«Tu t’en vas ! – annonça l’épouse à son mari»

«Tu partes!» jai lancé à mon mari.
Clémence Roussel faisait le grand ménage avant le Nouvel An et elle est tombée sur une petite clé USB.

Elle était glissée derrière le fauteuil, dans le coin le plus à droite, juste à côté du radiateur. Au premier regard, on ne la voyait même pas, comme une mission secrète qui se planque. Mais Clémence grattait le sol, passait la serpillière partout, alors le gadget sest retrouvé.

Le réveillon approchait, lambiance était déjà festive! On se disait comme dans une comptine: plein de jours de pause, un sapin tout allumé, des bulles de champagne dans les flûtes, la lumière tamisée du lampadaire, et plein dautres surprises qui font plaisir.

Le sapin nétait même pas encore décoré: Clémence navait pas le temps. Et son cher mari nétait pas vraiment dhumeur à sy mettre non plus:

Tu sais, ma chérie, je ne suis pas très doué pour dérouler et suspendre les guirlandes!

En plus, il ne parvenait jamais à placer les boules de façon symétrique.

Pourquoi, Léon? sétonnait-elle. Regarde, le tronc, cest laxe! À droite, à gauche, les branches!
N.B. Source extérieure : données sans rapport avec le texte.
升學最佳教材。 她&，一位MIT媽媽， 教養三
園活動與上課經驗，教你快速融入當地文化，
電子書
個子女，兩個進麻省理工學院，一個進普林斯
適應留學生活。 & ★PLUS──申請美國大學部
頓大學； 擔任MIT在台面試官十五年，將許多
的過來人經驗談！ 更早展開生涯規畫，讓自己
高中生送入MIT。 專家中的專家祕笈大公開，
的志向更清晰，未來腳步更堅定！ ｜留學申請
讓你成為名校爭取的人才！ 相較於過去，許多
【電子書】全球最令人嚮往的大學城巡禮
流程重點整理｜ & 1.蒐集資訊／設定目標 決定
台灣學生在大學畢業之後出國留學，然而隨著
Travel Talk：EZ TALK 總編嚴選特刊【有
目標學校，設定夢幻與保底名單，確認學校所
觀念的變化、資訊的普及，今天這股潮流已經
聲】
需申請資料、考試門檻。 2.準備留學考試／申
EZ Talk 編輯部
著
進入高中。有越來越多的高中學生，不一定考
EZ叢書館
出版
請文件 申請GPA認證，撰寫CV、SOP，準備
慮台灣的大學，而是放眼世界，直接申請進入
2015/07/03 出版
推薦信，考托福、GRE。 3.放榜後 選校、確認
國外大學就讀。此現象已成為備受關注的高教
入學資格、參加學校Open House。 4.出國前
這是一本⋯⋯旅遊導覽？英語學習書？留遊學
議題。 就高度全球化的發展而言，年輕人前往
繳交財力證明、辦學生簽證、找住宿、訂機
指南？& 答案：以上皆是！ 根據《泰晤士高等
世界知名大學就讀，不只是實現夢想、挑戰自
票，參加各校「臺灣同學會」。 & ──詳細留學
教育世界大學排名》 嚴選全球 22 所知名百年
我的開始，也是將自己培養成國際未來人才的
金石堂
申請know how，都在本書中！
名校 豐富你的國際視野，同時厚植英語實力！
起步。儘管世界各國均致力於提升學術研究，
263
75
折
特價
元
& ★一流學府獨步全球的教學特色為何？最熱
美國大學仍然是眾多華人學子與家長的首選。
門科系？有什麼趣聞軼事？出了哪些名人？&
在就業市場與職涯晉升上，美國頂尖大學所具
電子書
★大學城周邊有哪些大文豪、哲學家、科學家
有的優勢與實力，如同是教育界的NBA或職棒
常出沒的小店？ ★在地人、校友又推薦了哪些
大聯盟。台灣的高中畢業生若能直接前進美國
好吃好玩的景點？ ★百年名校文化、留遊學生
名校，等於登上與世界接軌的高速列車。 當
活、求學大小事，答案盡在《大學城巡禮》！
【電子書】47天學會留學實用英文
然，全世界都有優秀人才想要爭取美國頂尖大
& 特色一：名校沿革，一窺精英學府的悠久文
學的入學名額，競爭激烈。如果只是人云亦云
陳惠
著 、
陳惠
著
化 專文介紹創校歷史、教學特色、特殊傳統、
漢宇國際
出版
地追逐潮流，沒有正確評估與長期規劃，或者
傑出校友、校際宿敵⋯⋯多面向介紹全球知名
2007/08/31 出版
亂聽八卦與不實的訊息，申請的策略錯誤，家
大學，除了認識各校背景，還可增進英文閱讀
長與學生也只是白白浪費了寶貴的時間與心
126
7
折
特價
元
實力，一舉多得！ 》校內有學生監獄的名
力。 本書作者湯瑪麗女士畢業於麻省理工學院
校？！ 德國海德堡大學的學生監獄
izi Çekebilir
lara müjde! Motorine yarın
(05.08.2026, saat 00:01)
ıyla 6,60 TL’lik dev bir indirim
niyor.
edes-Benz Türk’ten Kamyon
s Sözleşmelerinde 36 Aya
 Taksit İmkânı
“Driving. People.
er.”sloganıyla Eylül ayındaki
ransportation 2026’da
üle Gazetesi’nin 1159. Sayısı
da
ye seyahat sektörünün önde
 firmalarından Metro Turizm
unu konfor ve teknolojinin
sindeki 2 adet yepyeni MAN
«Suspend le à gauche, puis à droite, vérifie sil ny a pas de trous, remplisles!» Elle nen voyait pas la difficulté. Mais Léon ne voyait ni laxe ni le déséquilibre: dun côté, cétait une vraie montagne de boules, de lautre, un vide. On dirait bien que cétait du grand nimporte quoi.

Si ça ne te plaît pas, faisle toi-même! sest plaint le mari, et se plaindre, là, cétait super pratique.

Le thème était simple, les variations, comme on dit, «une pluie de possibilités». «Ça ne te plaît pas? Faisle toimême!» Et «préparele toimême, nettoiele toimême!» Le débordement de bêtises partait dans toutes les directions.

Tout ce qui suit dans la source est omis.